A Proposal for "Eco-assessments" and Property Tax Incentives
To begin, we need a way to measure ecological contributions on any property. That is, measure tree cover, stormwater management, wetland conservation, forest management, soil health, drain field health, invasive control, habitat quality, and other public benefits. Landowners wanting to participate in an incentive program should have the option to invite a certified "eco-assessor" to measure ecological benefits to receive an “eco-rating," plus suggestions to improve future ratings. This rating could be applied to reduce utility fees or property taxes, giving policy-makers tools to kick-start stewardship statewide.
The beauty of property tax breaks is that they are annual, so it's a repeating incentive making investments pay off. Incentives could be adjusted by counties to reflect different local needs.
Pesticide Regulatory Reform
Assuming that mandates or property tax incentives will motivate widespread control of invasive species (as they must, if we have any chance at preserving regional ecosystems), then we need to acknowledge that landowners, as they become frustrated with regrowth after invasive control, will likely misuse and overuse herbicides.
Training and testing of licensed practitioners is important, but for many consumers, regulations may do little to proactively motivate judicious applications. The public is loathe to read and follow the legal pesticide label. Even for licensed applicators, enforcement of regulations is usually after the fact. A proactive "risk management" reform might better reduce the overuse of herbicides, while allowing the public to purchase certain "restricted use" herbicides that are actually less toxic and safer for fish and wetlands than current over-the-counter options.
I am suggesting that it is possible to measure pesticide residues in our land, water and food supply, and that it should be possible to assess and attach environmental and health risks/costs - according to best available science - to the price of pesticide products. With the price tag being one label the public is more likely to read, this will encourage more judicious use of pesticides, and encourage chemical manufacturers to educate their own customers to apply correct rates of pesticides (herbicide) in correct seasons and conditions, drastically reducing off-target exposures. Rather than doing nothing in a divided political stalemate where both sides have valid points, a "responsibility fee" will promote both harm reduction and raise money for education and mitigation of any science-confirmed consequences or human health risks.
A "Tax Shift"
Regarding property tax breaks, the downside is that it reduces government revenues, so any proposal needs to balance taxation (revenue neutrality) by means of a "tax shift."

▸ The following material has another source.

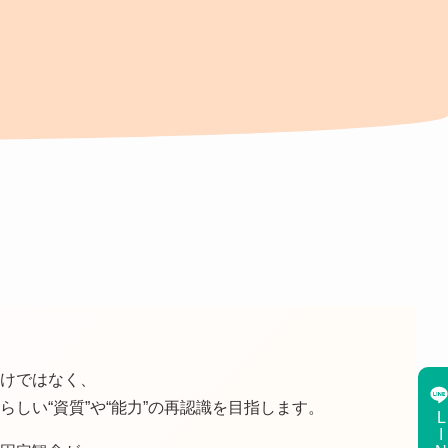
けではなく、
しい“資質”や“能力”の再認識を目指します。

Reforms should mitigate and cushion market shifts, maintaining a working, fully-employed economy. I am proposing that lawmakers make a deal with taxpayers: 1) offer "eco-assessment" property tax breaks in exchange for 2) carbon tax increases. Carbon taxes could also replace sales taxes, another tax shift that reduces "regressive" harm to lower-income people who pay a disproportionate portion of their earnings relative to higher-income people.
Economists show that a carbon tax shift doesn't harm the economy, and actually improves it. With a resilient citizenry and economy, Washington State is the best place to demonstrate the benefits of responsible taxation to stimulate ecological, technological, and economic improvements - meaning jobs.

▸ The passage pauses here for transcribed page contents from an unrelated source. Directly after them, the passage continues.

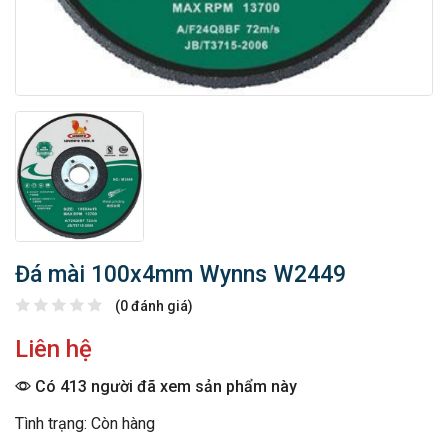
Đá mài 100x4mm Wynns W2449
(0 đánh giá)
Liên hệ
Có 413 người đã xem sản phẩm này
Tình trạng: Còn hàng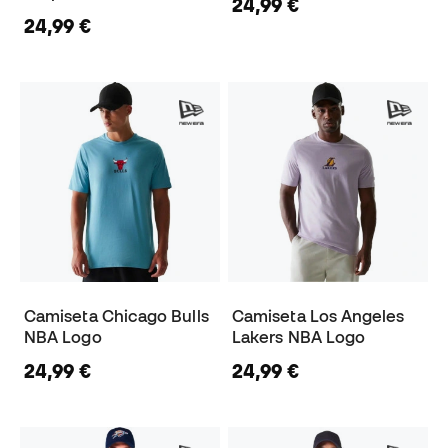
24,99 €
24,99 €
Camiseta Chicago Bulls
Camiseta Los Angeles
NBA Logo
Lakers NBA Logo
24,99 €
24,99 €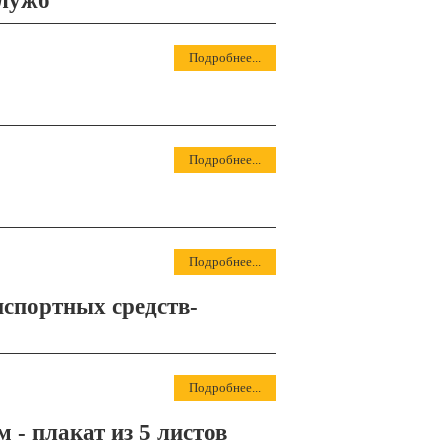
служб"
Подробнее...
Подробнее...
Подробнее...
нспортных средств-
Подробнее...
 - плакат из 5 листов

Similarly, shifting regressive sales taxes toward carbon and other "pollution taxes" of all toxic or wasteful consumer products and packaging will encourage safer, better products that aren't destined for the landfill.
If we don't reform our economy to respect natural limits, we could lose our region's health - biological, economic, and human. It won't happen tomorrow, but if we don't act soon, we could be - very likely will be - locked in to ecological decline if not ecological collapse. Eastern Washington forests could burn up, and Western Washington could eventually be entrenched with ungettable invasive infestations, primarily wall-to-wall ivy collapsing biodiversity. Let's act before it's too late.